Fiscal sanity appears to be more popular in Washington these days, but for the National Park Service, it comes a little late. Loaded with pork-barrel projects, the NPS finds itself struggling to keep the nation's finest natural and cultural resources alive and operational due to a drain that siphons off needed dollars to projects that more realistically should be operated by state or local government.
It doesn't take a genius to look at the list of national park units to understand how some of these sites came into existence. The entrance of many of these units onto the Federal payroll can be traced directly to the financial condition of state or local government at the time Congress brought them into the national system.
There was a proposed legislation a few years ago that would have addressed the issue of the NPS being loaded down with the financial burden of park sites of less than national significance. Opponents successfully labeled the legislation "a parks closure bill," and Congress got nervous and did not stand its ground on the issue despite strong bipartisan support from well-regarded parks-oriented legislators. That legislation, in some form, should be revisited.

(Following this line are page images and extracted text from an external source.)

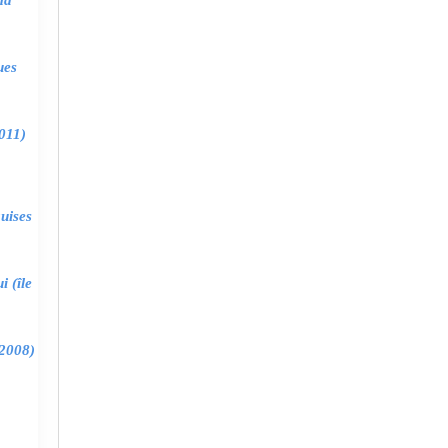
ma
ues
011)
uises
 (île
2008)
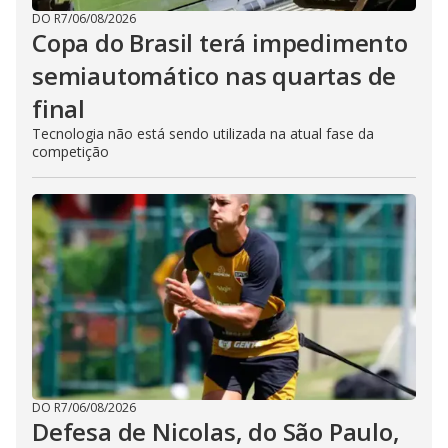
DO R7
/
06/08/2026
Copa do Brasil terá impedimento
semiautomático nas quartas de
final
Tecnologia não está sendo utilizada na atual fase da
competição
DO R7
/
06/08/2026
Defesa de Nicolas, do São Paulo,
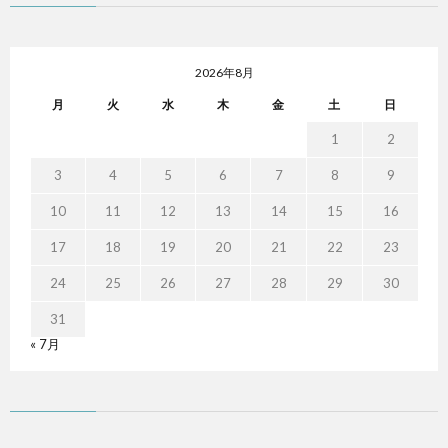
2026年8月
月
火
水
木
金
土
日
1
2
3
4
5
6
7
8
9
10
11
12
13
14
15
16
17
18
19
20
21
22
23
24
25
26
27
28
29
30
31
« 7月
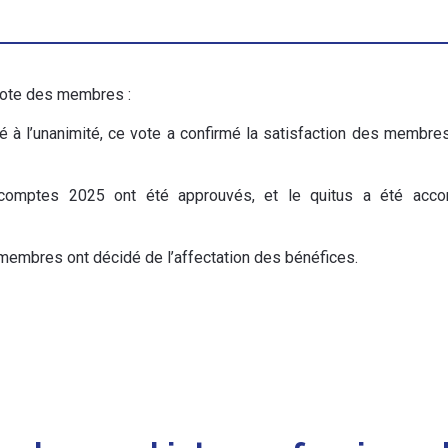
vote des membres :
dé à l’unanimité, ce vote a confirmé la satisfaction des membre
 comptes 2025 ont été approuvés, et le quitus a été acco
s membres ont décidé de l’affectation des bénéfices.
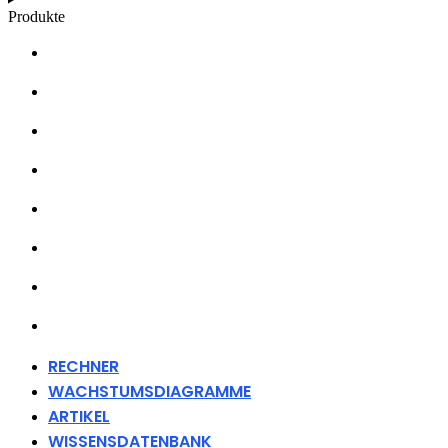
Produkte
RECHNER
WACHSTUMSDIAGRAMME
ARTIKEL
WISSENSDATENBANK
ÜBER UNS
HÄNDLER
FANARTIKEL
KONTAKT
RECHNER
WACHSTUMSDIAGRAMME
ARTIKEL
WISSENSDATENBANK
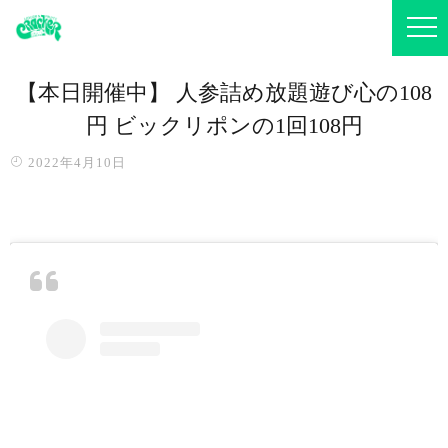
【️本日開催中】 人参詰め放題遊び心の108
円 ビックリポンの1回108円
2022年4月10日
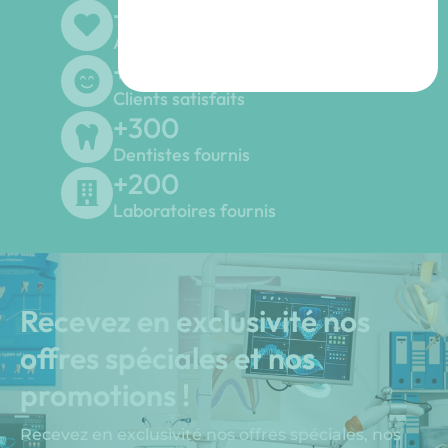
+
45
Ans d'expériences
+
500
Clients satisfaits
+
300
Dentistes fournis
+
200
Laboratoires fournis
Recevez en exclusivité nos
offres spéciales et nos
promotions !
Recevez en exclusivité nos offres spéciales, nos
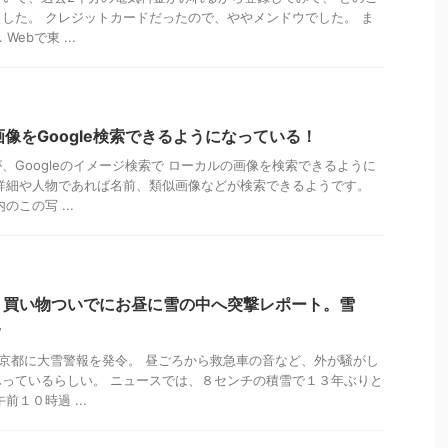
した。 クレジットカードだったので、ややメンドウでした。 ま
ebで東 ...
画像をGoogle検索できるようになっている！
、Googleのイメージ検索で ローカルの画像を検索できるように
詳細や人物であれば名前、類似画像などが検索できるようです。
この写 ...
！買い物ついでにお昼に雪の中へ突撃レポート。雪
ｗ
東京都に大雪警報を発令。 昼ごろから救急車の音など、外が騒がし
っているらしい。 ニュースでは、８センチの積雪で１３年ぶりと
前１０時過 ...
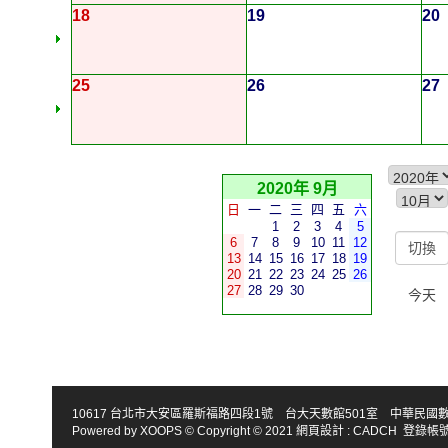
18
19
20
25
26
27
2020年 9月
日
一
二
三
四
五
六
1
2
3
4
5
6
7
8
9
10
11
12
13
14
15
16
17
18
19
20
21
22
23
24
25
26
27
28
29
30
今天
10617 台北市大安區羅斯福路四段1號 台大天數館501室 中華民國數學會 TEL : 886-2
Powered by
XOOPS
© Copyright © 2021
網頁設計
:
CADCH
登錄帳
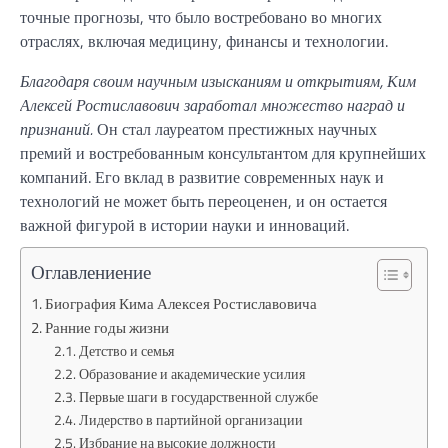
точные прогнозы, что было востребовано во многих
отраслях, включая медицину, финансы и технологии.
Благодаря своим научным изысканиям и открытиям, Ким
Алексей Ростиславович заработал множество наград и
признаний.
Он стал лауреатом престижных научных
премий и востребованным консультантом для крупнейших
компаний. Его вклад в развитие современных наук и
технологий не может быть переоценен, и он остается
важной фигурой в истории науки и инноваций.
Оглавлениение
Биография Кима Алексея Ростиславовича
Ранние годы жизни
Детство и семья
Образование и академические усилия
Первые шаги в государственной службе
Лидерство в партийной организации
Избрание на высокие должности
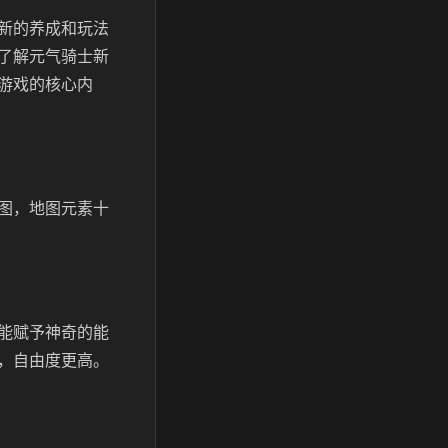
新的养成和玩法
了解元气骑士新
游戏的核心内
图，地图元素十
能赋予神奇的能
，自由度更高。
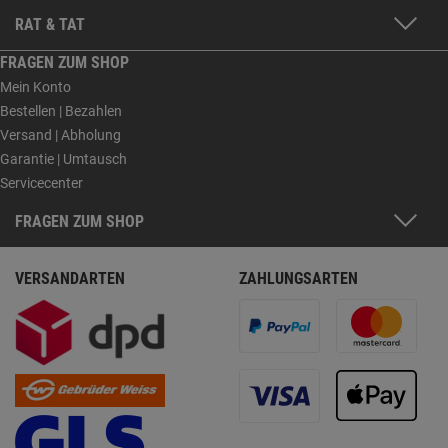
RAT & TAT
FRAGEN ZUM SHOP
Mein Konto
Bestellen | Bezahlen
Versand | Abholung
Garantie | Umtausch
Servicecenter
FRAGEN ZUM SHOP
VERSANDARTEN
ZAHLUNGSARTEN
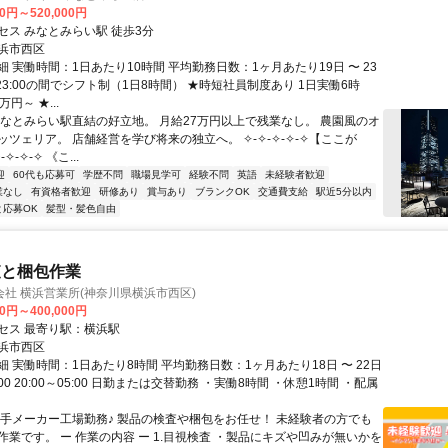
00円～520,000円
セス みなとみらい駅 徒歩3分
浜市西区
 実働時間：1日あたり10時間 平均勤務日数：1ヶ月あたり19日 〜 23
0～23:00の間でシフト制（1日8時間） ★時短社員制度あり 1日実働6時
円～ ★...
みなとみらい駅直結の好立地。 月給27万円以上で残業なし。 農園風のオ
ツェリア。 店舗経営を学び将来の独立へ。 ✧-✧-✧-✧-✧【ここが
-✧-✧-✧ 《こ...
迎
60代も応募可
学歴不問
職場見学可
経験不問
英語
未経験者歓迎
業なし
有資格者歓迎
研修あり
賞与あり
ブランクOK
交通費支給
駅近5分以内
と応募OK
髪型・髪色自由
査と梱包作業
社 横浜営業所(神奈川県横浜市西区)
00円～400,000円
セス 最寄り駅：横浜駅
浜市西区
 実働時間：1日あたり8時間 平均勤務日数：1ヶ月あたり18日 〜 22日
7:00 20:00～05:00 日勤または交替勤務 ・実働8時間 ・休憩1時間 ・配属
大手メーカー工場勤務♪ 製品の検査や梱包をお任せ！ 未経験者の方でも
作業です。 ー 作業の内容 ー 1.目視検査 ・製品にキズや凹みが無いかを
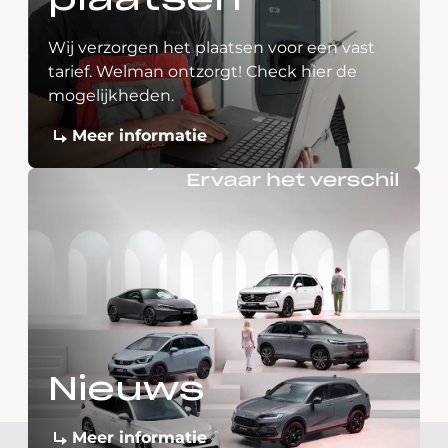
plaatsen
Wij verzorgen het plaatsen voor een vast
tarief. Welman ontzorgt! Check hier de
mogelijkheden.
Meer informatie
Nieuws
Meer informatie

Having less than deserving park sites on the national payroll is the single most costly issue the NPS deals with. It dwarfs other money-saving ideas that may help, but not heal, the system. There are a number of other possibilities that could increase revenues and decrease expenses, but they represent drops in the bucket compared to this major issue.
Most of the park sites I might list for reconsideration have tremendous value to the areas where they are located. These may be great tourist attractions or provide excellent local recreation opportunities. They even may have regional significance. However, their national significance is in question and I would hazard a guess that, if the money issues could be solved, state and local government or the private sector -- perhaps locally organized nonprofits -- would manage many of these sites very well. The public would continue to be well-served.
I can hear the cries and moans now! This might be tougher to do than military base closures. Congress might even consider a weaning process that turns control of some park sites back to local government over a period of years. This will be extremely controversial, but the time has come to deal with controversial issues.
I am a strong advocate of state and local parks. I was reviewing past testimony I have given in Congress and found that, as director of the National Park Service, I supported $60,000,000 to go to state and local governments from the Land and Water Conservation Fund in the 1993 budget. I bring this up as a way of saying that I think the bulk of the people served by park programs in this country are served by state and local parks. These often have a different focus than the national parks, but they are no less important. By and large, I believe that state and local governments should own and manage those parks.
One idea that has obvious merit is to increase user fees at the parks. The most obvious example is gate fees. There is more money expended on popcorn at the nation's movie theaters than is spent for the operations budget of the nation's parks. You can't take a family of four to a first-run movie and buy a snack or two as cheaply as you can take that same family through the gates of the national parks.
There is strong feeling that people will pay the increase as long as they are confident the money is going back into the park. However, they have a fear or suspicion that the money will go back to Washington, and experience tells us that money never makes the round-trip to Washington without a significant drain somewhere along the Potomac. There is further concern that Congress will cut the appropriation to the NPS by the amount that is collected from increased fees, thus punishing the parks for being more aggressive fee collectors. Unless the push for more and higher fee collections results in visible improvements in the parks, I would predict unhappy voters.